This won't be the first time that President Donald Trump has been corrected on his use of a particular word. On Tuesday, internationally acclaimed author of the Harry Potter series, J.K. Rowling, laughed at Trump's spelling in a tweet in which he wrote "pour over" instead of "pore over." It left Rowling in stitches, which was evident from her multiple tweets about the typo. The president has since corrected his spelling in a different tweet after deleting the one with the typo.
On Tuesday, Trump tweeted that the "mainstream media" was apparently obsessed with his misspellings — and ended up, ironically enough, incorrectly using one specific word. Trump tweeted, "After having written many best selling books, and somewhat priding myself on my ability to write, it should be noted that the Fake News constantly likes to pour over my tweets looking for a mistake. I capitalize certain words only for emphasis, not [because] they should be capitalized!"

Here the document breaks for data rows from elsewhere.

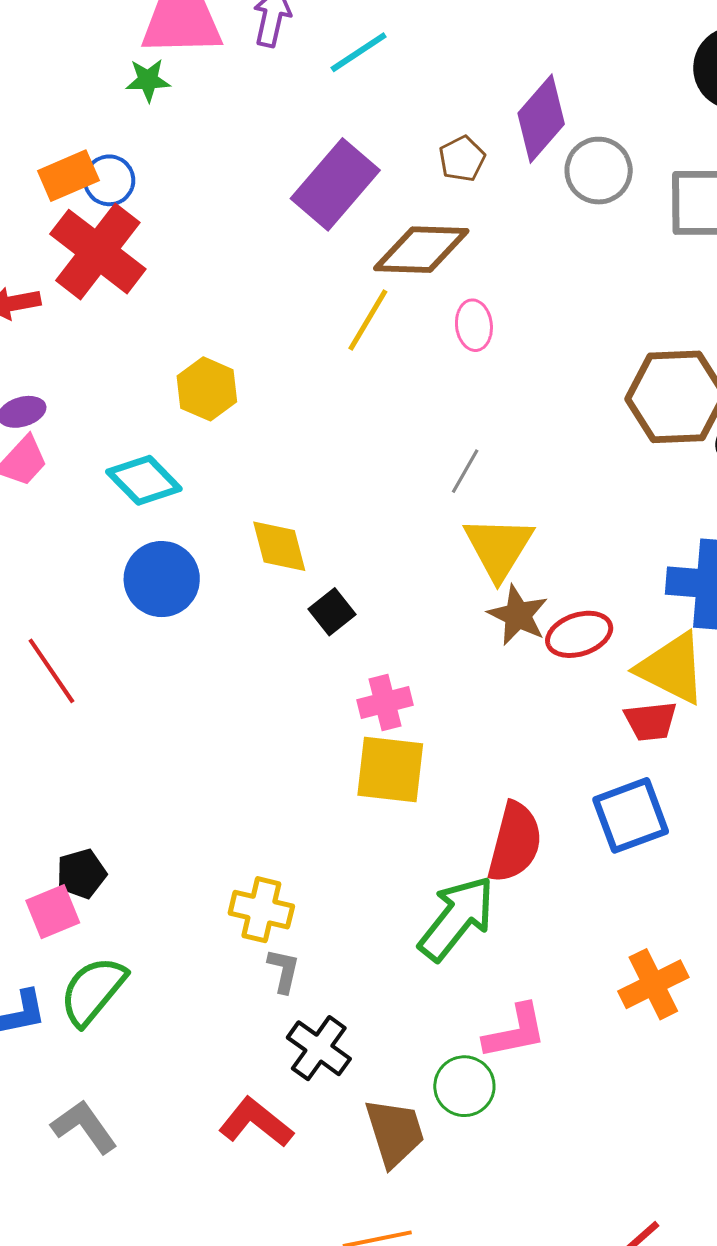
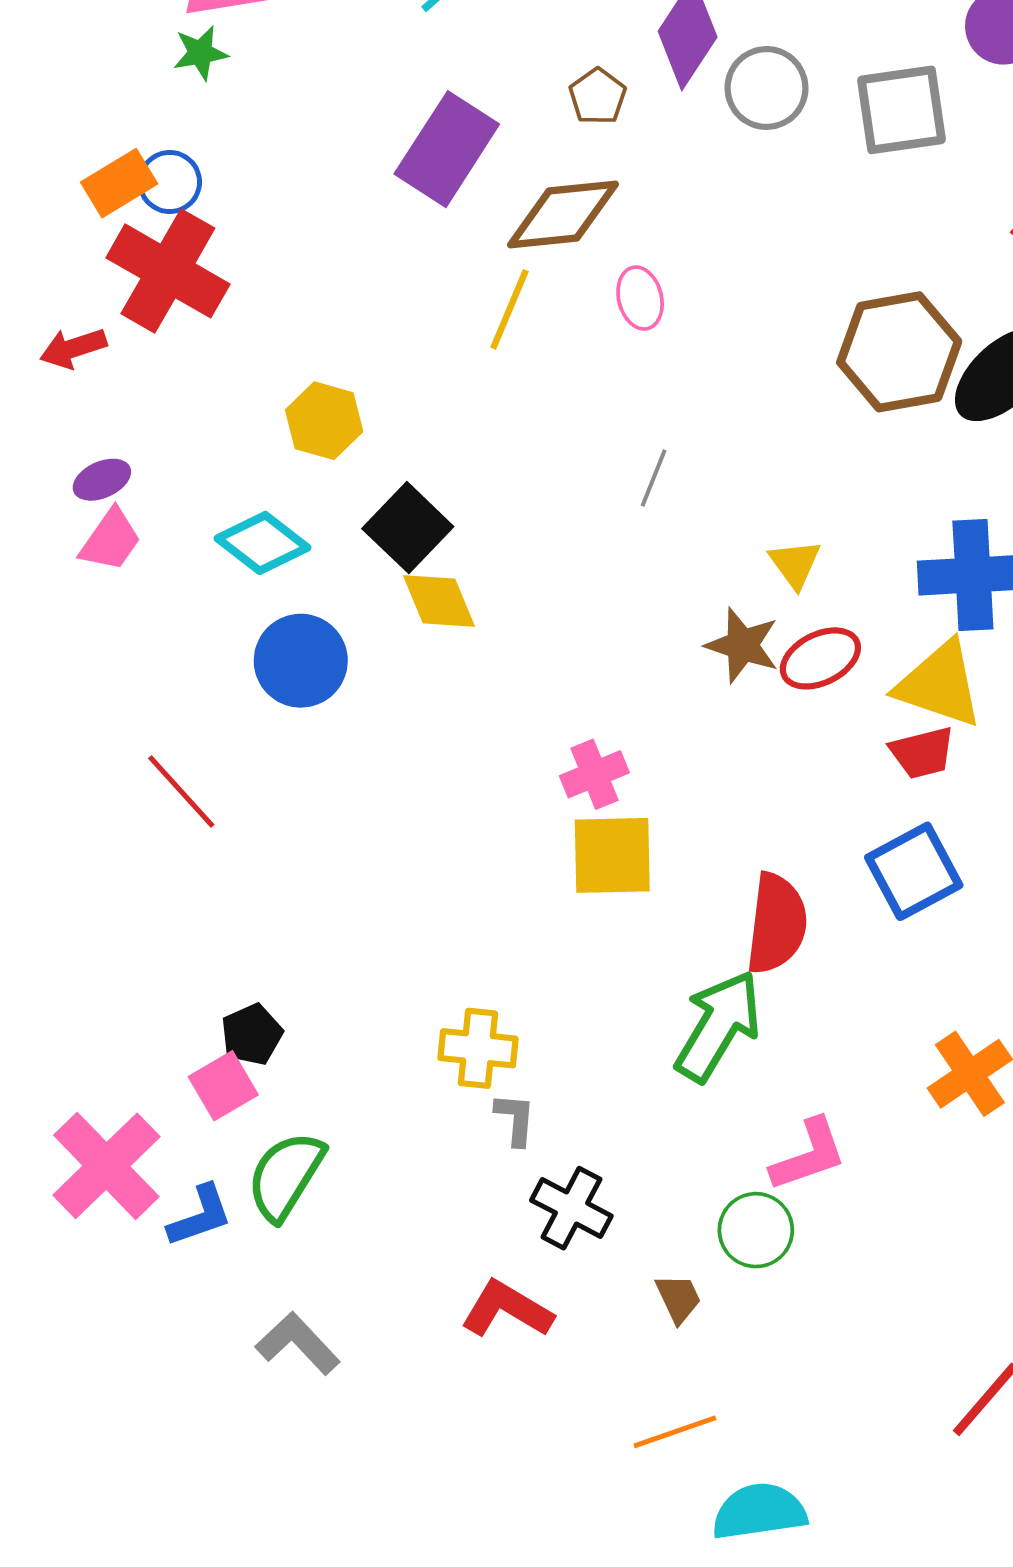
yellow triangle: (499, 548) -> (795, 564), moved, size x0.6
black square: (332, 612) -> (408, 528), moved, size x1.5
brown trapezoid: (395, 1132) -> (678, 1298), size x0.6

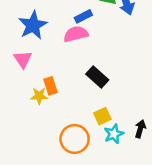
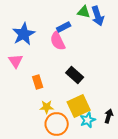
pink semicircle: (76, 34) -> (58, 41), turned -102
yellow star: (39, 96) -> (47, 107), moved
yellow square: (102, 116) -> (79, 106), size x1.6

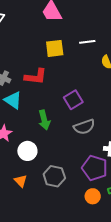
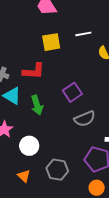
green arrow: (44, 120) -> (37, 105), moved

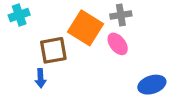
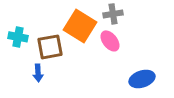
cyan cross: (19, 15) -> (18, 37), moved, turned 30

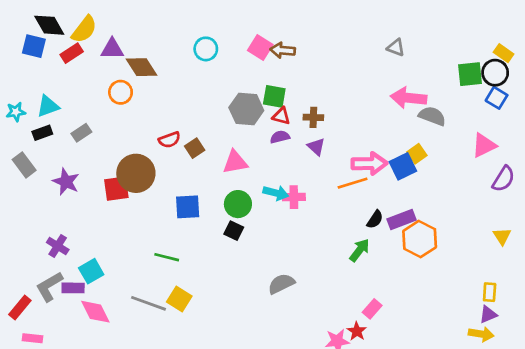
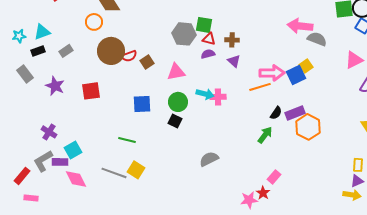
brown circle: (136, 173) -> (111, 51), moved

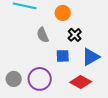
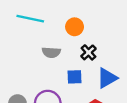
gray semicircle: (43, 35) -> (51, 52), turned -63

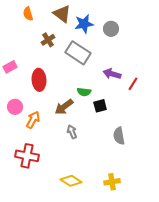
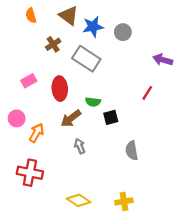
pink rectangle: (10, 67) -> (29, 81), moved
purple arrow: (112, 74) -> (163, 60), moved
red ellipse: (39, 80) -> (60, 89), moved

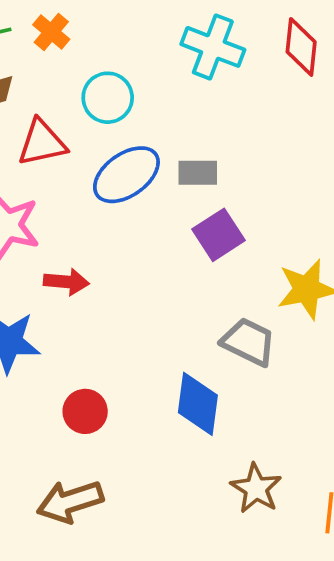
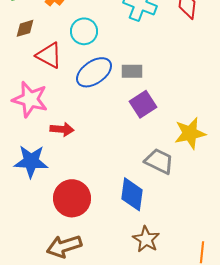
red triangle: (42, 143) -> (49, 55), turned 40
red circle: (85, 411) -> (72, 198), size x1.6
brown star: (256, 488) -> (146, 239), moved

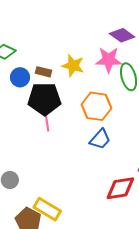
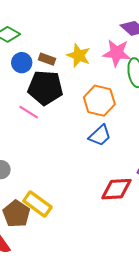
pink line: (47, 122) -> (29, 112), moved, turned -54

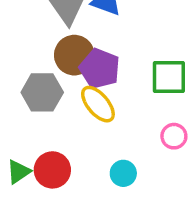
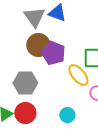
gray hexagon: (42, 92) -> (25, 83), moved
yellow ellipse: (98, 104) -> (78, 75), moved

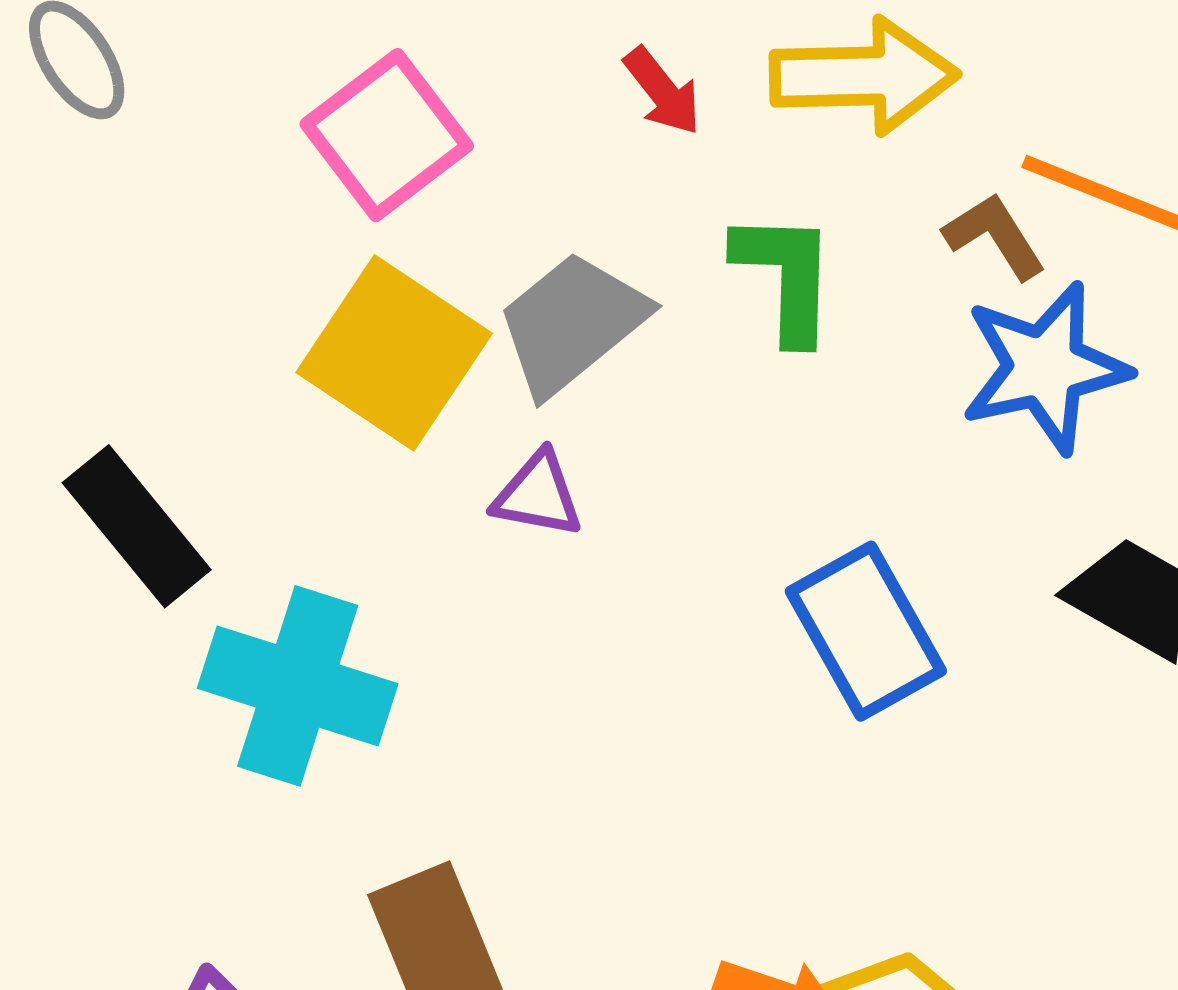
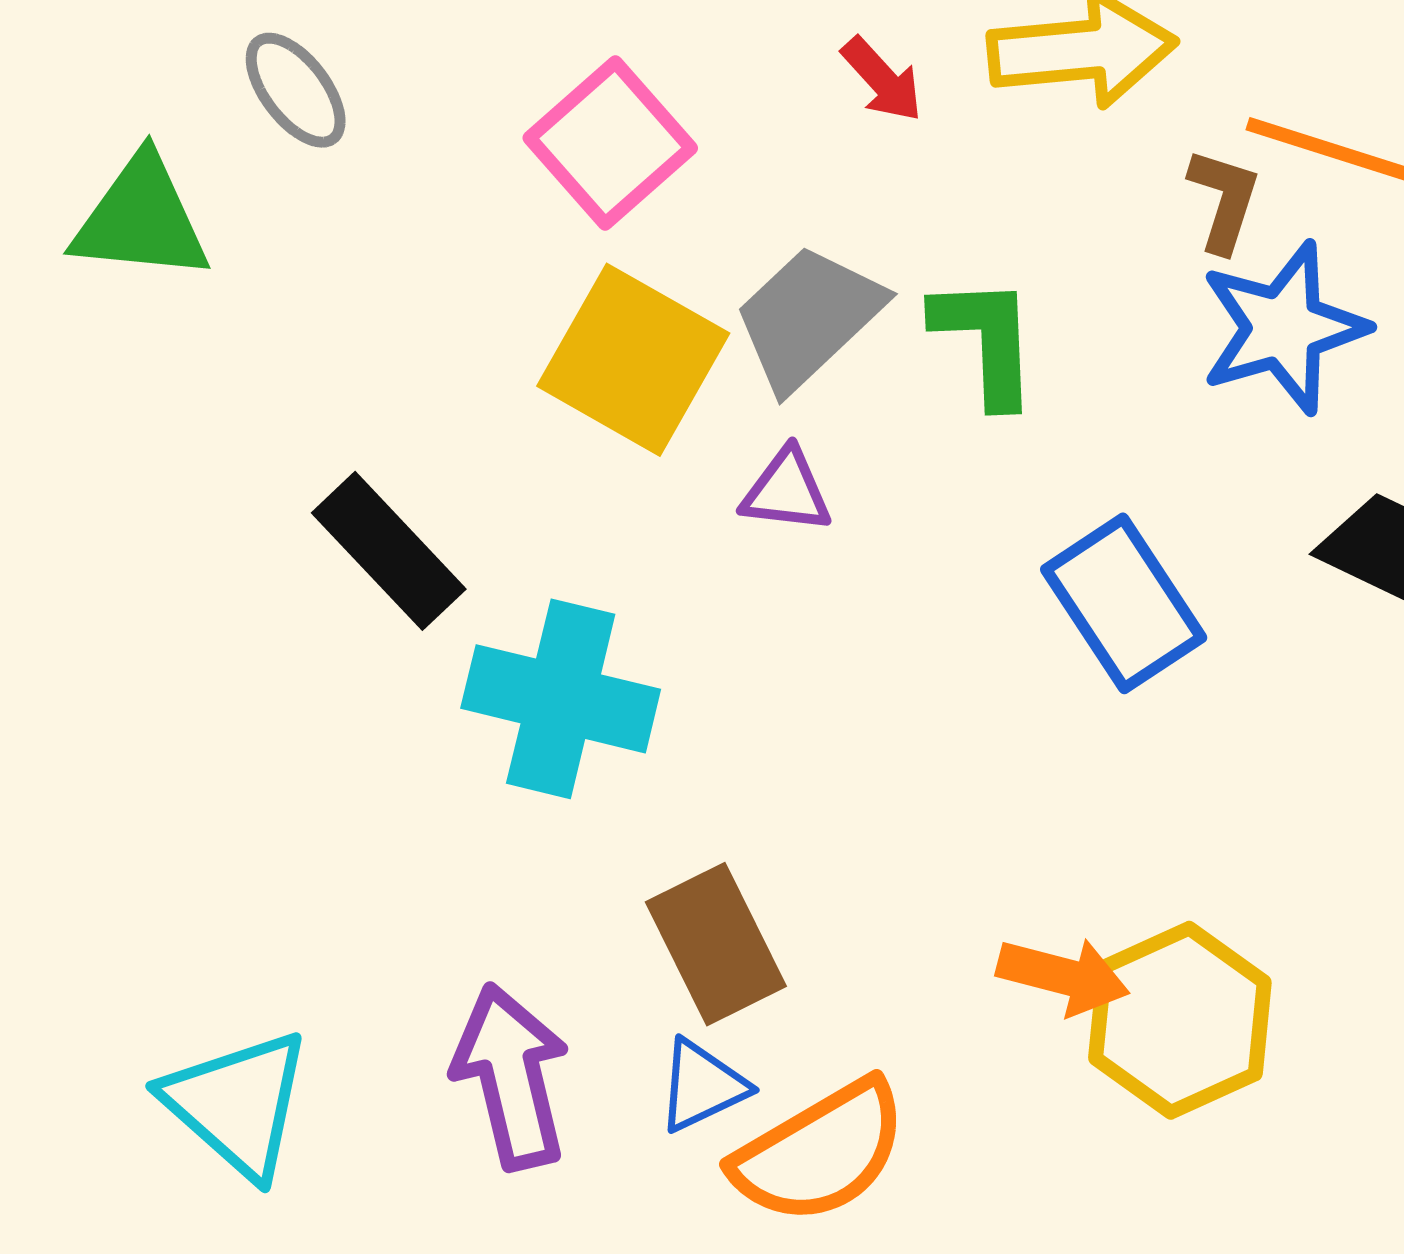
brown L-shape: (995, 236) -> (1224, 200), turned 54
green L-shape: (786, 276) -> (986, 341), moved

Rowling then cheekily tweeted, "*wipes eyes, tries to control breathing* Seriously, @realDonaldTrump is the Gratest Writer on earth."
What Trump intended to say was that the media liked to "pore over" his tweets, not "pour over." Pore over, as you already may know, means to minutely study the contents of an object, which would also include — you guessed it — someone's writing.
But he ended up using "pour over" and the irony of his tweet didn't seem lost on Rowling who tweeted three laughter-replete reactions. In one tweet, the critically acclaimed writer laughed about Trump's books and said that he had commissioned ghostwriters to complete them.
For the record, the ghostwriter behind Trump's The Art of the Deal, Tony Schwartz, has been critical against Trump in the past. In comments to The Nation, Schwartz said something that may help observers make sense of Trump's rant on Twitter against the media.
"[Trump] has adopted a pretty hard-right set of beliefs," Schwartz said in 2017. "I have reluctantly come to the conclusion that he believes what he says now, and that’s because his base, the people who still love and adore him, are on the far right — and that’s what compels him the most. I think he’s drifted into that more for emotional and psychological reasons than for political and ideological reasons."
Earlier that day, Trump had also criticized the media on Twitter — specifically The Washington Post. "The Washington Post is constantly quoting 'anonymous sources' that do not exist. Rarely do they use the name of anyone because there is no one to give them the kind of negative quote that they are looking for," he tweeted. "They are a disgrace to journalism but then again, so are many others!"
Rowling also pushed back against some of the people who did not agree with her laughing at Trump's tweeted diatribe. One Twitter user, whose username Rowling scribbled out, tweeted a theory, "The surprising thing is that [Rowling] can't see through [mainstream hysteria] after writing the most brilliant allegory of the exact battle of good [versus] evil we are enduring. The Ministry of Magic circa book 5/6 is the deep state. Rita Skeeter is alphabet soup news agencies. Trump is Snape."
Rowling simply retweeted a screenshot of the image and said, "Yeah, no."
She also had a message for those threatening to burn her books over her tweets against Trump. Some social media users had a theory that Trump was ultimately the "good guy" in Rowling's fictional world. That hypothesis couldn't be more inaccurate for the author. "Sweetheart," Rowling said, "if you read the whole of Harry Potter and thought the author would support an authoritarian braggart who's too dumb to know how dumb he is, burn away. And so will I."